◆ What you need to do: Lines before the one containing "Toevoegen aan verlanglij" in the records below are to be left out; that line and all after it, through the end, are to be retyped exactly.

··· Source data

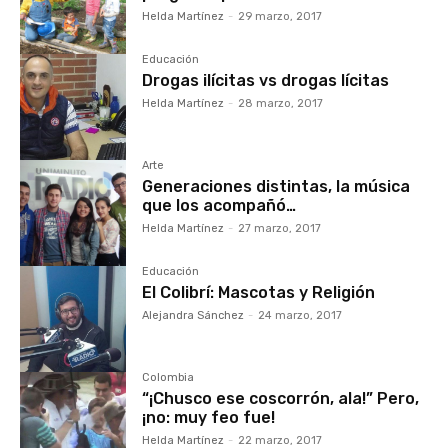
Helda Martínez
-
29 marzo, 2017
Educación
Drogas ilícitas vs drogas lícitas
Helda Martínez
-
28 marzo, 2017
Arte
Generaciones distintas, la música
que los acompañó…
Helda Martínez
-
27 marzo, 2017
Educación
El Colibrí: Mascotas y Religión
Alejandra Sánchez
-
24 marzo, 2017
Colombia
“¡Chusco ese coscorrón, ala!” Pero,
¡no: muy feo fue!
Helda Martínez
-
22 marzo, 2017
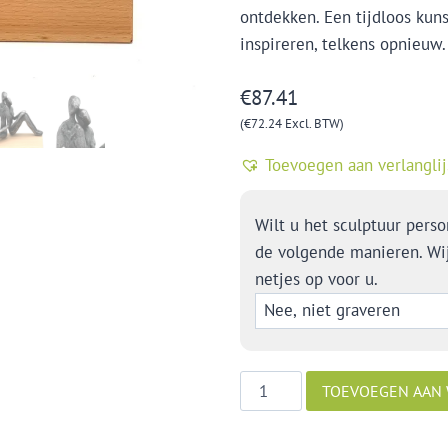
ontdekken. Een tijdloos kuns
inspireren, telkens opnieuw.
€
87.41
(
€
72.24
Excl. BTW)
Toevoegen aan verlanglij
Wilt u het sculptuur perso
de volgende manieren. Wi
netjes op voor u.
Intens
TOEVOEGEN AAN
geluk
aantal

······

◆ Result of this task:
Toevoegen aan verlanglij
Wilt u het sculptuur perso
de volgende manieren. Wi
netjes op voor u.
Intens
TOEVOEGEN AAN
geluk
aantal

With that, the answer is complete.